Most Democrats had refused to meet with Kavanaugh while leaders sparred with Republicans over access to records from his time as White House staff secretary. Up to now, only one Democratic senator, Joe Manchin of West Virginia, had elected to meet with the nominee.
A senior Democratic aide says the senators will demand records from Kavanaugh directly and question him about their contents.
The aide says Democrats intend to demand that Kavanaugh call for and support the release of all of his files from his time serving as staff secretary for President George W. Bush.
The chief of the National Archives on Friday rejected a request from Senate Democrats for non-public records generated during Kavanaugh’s three years in the White House.
Schumer made a personal appeal to David Ferriero, archivist of the United States, for the records.
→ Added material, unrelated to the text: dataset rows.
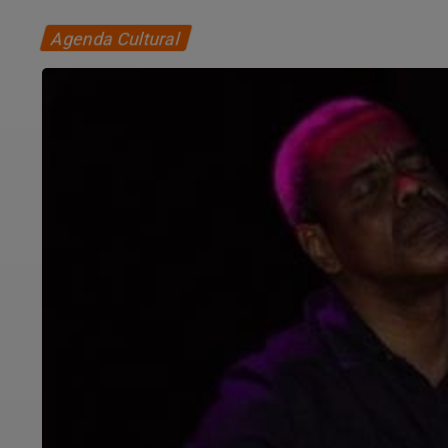
Agenda Cultural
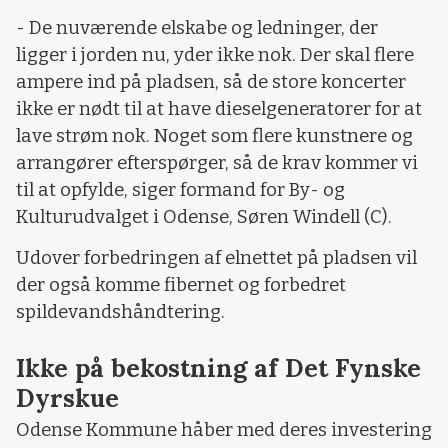
- De nuværende elskabe og ledninger, der
ligger i jorden nu, yder ikke nok. Der skal flere
ampere ind på pladsen, så de store koncerter
ikke er nødt til at have dieselgeneratorer for at
lave strøm nok. Noget som flere kunstnere og
arrangører efterspørger, så de krav kommer vi
til at opfylde, siger formand for By- og
Kulturudvalget i Odense, Søren Windell (C).
Udover forbedringen af elnettet på pladsen vil
der også komme fibernet og forbedret
spildevandshåndtering.
Ikke på bekostning af Det Fynske
Dyrskue
Odense Kommune håber med deres investering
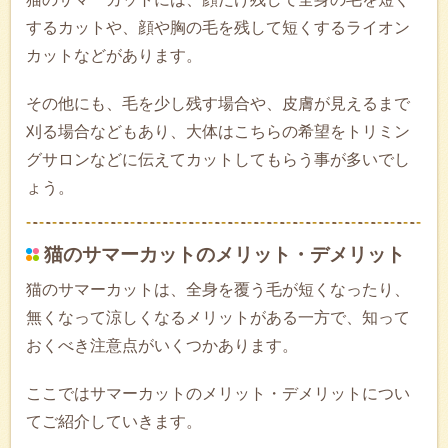
するカットや、顔や胸の毛を残して短くするライオン
カットなどがあります。
その他にも、毛を少し残す場合や、皮膚が見えるまで
刈る場合などもあり、大体はこちらの希望をトリミン
グサロンなどに伝えてカットしてもらう事が多いでし
ょう。
猫のサマーカットのメリット・デメリット
猫のサマーカットは、全身を覆う毛が短くなったり、
無くなって涼しくなるメリットがある一方で、知って
おくべき注意点がいくつかあります。
ここではサマーカットのメリット・デメリットについ
てご紹介していきます。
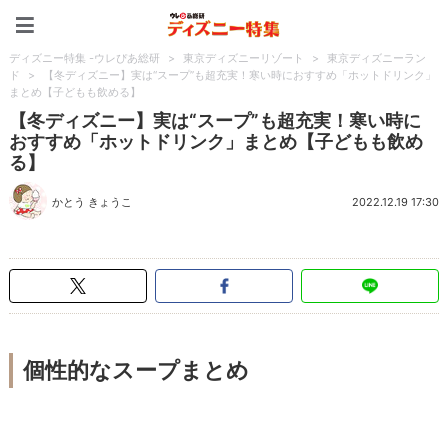
ディズニー特集 -ウレぴあ
ディズニー特集 -ウレぴあ総研
>
東京ディズニーリゾート
>
東京ディズニーラン
ド
>
【冬ディズニー】実は“スープ”も超充実！寒い時におすすめ「ホットドリンク」
まとめ【子どもも飲める】
【冬ディズニー】実は“スープ”も超充実！寒い時に
おすすめ「ホットドリンク」まとめ【子どもも飲め
る】
かとう きょうこ
2022.12.19 17:30
個性的なスープまとめ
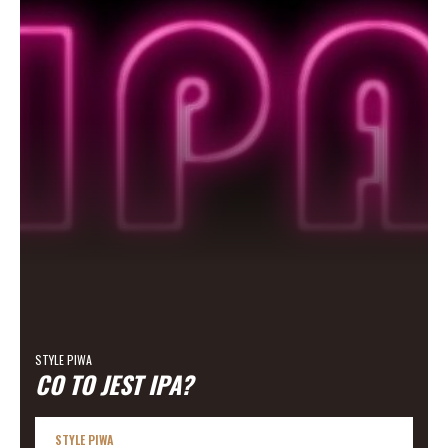
STYLE PIWA
CO TO JEST IPA?
STYLE PIWA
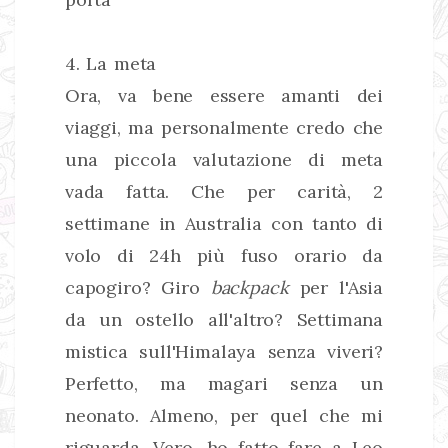
4. La meta
Ora, va bene essere amanti dei
viaggi, ma personalmente credo che
una piccola valutazione di meta
vada fatta. Che per carità, 2
settimane in Australia con tanto di
volo di 24h più fuso orario da
capogiro? Giro
backpack
per l'Asia
da un ostello all'altro? Settimana
mistica sull'Himalaya senza viveri?
Perfetto, ma magari senza un
neonato. Almeno, per quel che mi
riguarda. Vero, ho fatto fare a Leo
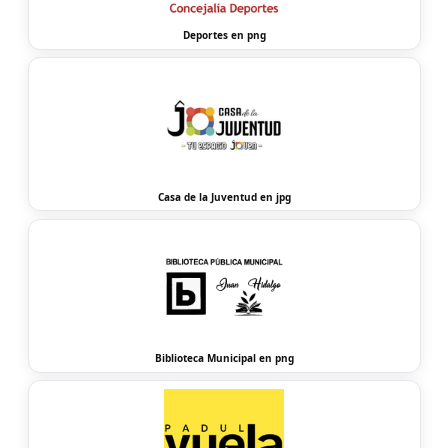
Deportes en png
Casa de la Juventud en jpg
Biblioteca Municipal en png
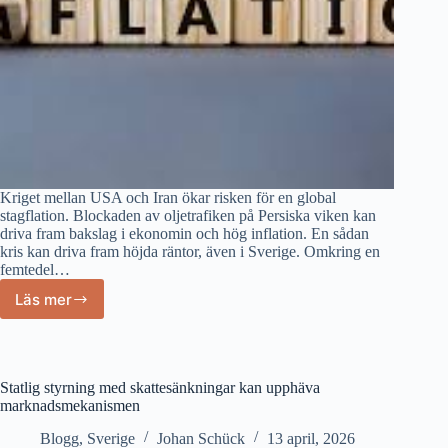
Kriget mellan USA och Iran ökar risken för en global
stagflation. Blockaden av oljetrafiken på Persiska viken kan
driva fram bakslag i ekonomin och hög inflation. En sådan
kris kan driva fram höjda räntor, även i Sverige. Omkring en
femtedel…
Läs mer
Blockaden
av
Hormuzsundet
kan
driva
Statlig styrning med skattesänkningar kan upphäva
fram
marknadsmekanismen
en
Blogg
,
Sverige
Johan Schück
13 april, 2026
global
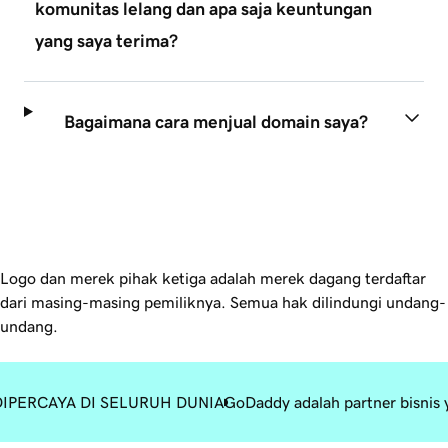
komunitas lelang dan apa saja keuntungan
yang saya terima?
Bagaimana cara menjual domain saya?
Logo dan merek pihak ketiga adalah merek dagang terdaftar
dari masing-masing pemiliknya. Semua hak dilindungi undang-
undang.
DIPERCAYA DI SELURUH DUNIA
GoDaddy adalah partner bisnis 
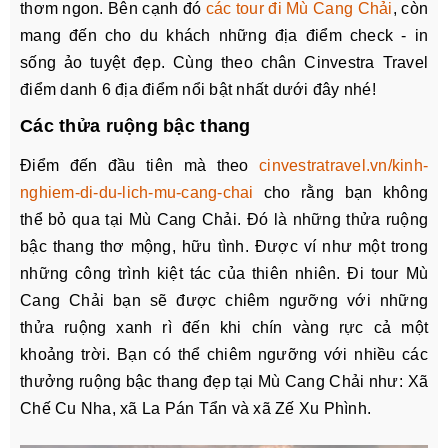
thơm ngon. Bên cạnh đó
các tour đi Mù Cang Chải
, còn
mang đến cho du khách những địa điểm check - in
sống ảo tuyệt đẹp. Cùng theo chân Cinvestra Travel
điểm danh 6 địa điểm nổi bật nhất dưới đây nhé!
Các thửa ruộng bậc thang
Điểm đến đầu tiên mà theo
cinvestratravel.vn/kinh-
nghiem-di-du-lich-mu-cang-chai
cho rằng bạn không
thể bỏ qua tại Mù Cang Chải. Đó là những thửa ruộng
bậc thang thơ mộng, hữu tình. Được ví như một trong
những công trình kiệt tác của thiên nhiên. Đi tour Mù
Cang Chải bạn sẽ được chiêm ngưỡng với những
thửa ruộng xanh rì đến khi chín vàng rực cả một
khoảng trời. Bạn có thể chiêm ngưỡng với nhiều các
thưởng ruộng bậc thang đẹp tại Mù Cang Chải như: Xã
Chế Cu Nha, xã La Pán Tẩn và xã Zế Xu Phình.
He called Ferriero after a formal request from Feinstein, the lead Democrat on the Senate Judiciary Committee, for non-public records preserved as required by the Presidential Records Act.
Feinstein had said Ferriero’s “restrictive reading of the law results in one political party having complete control over what records the Senate will be able to see before deciding whether a nominee should receive a lifetime appointment to the Supreme Court of the United States.”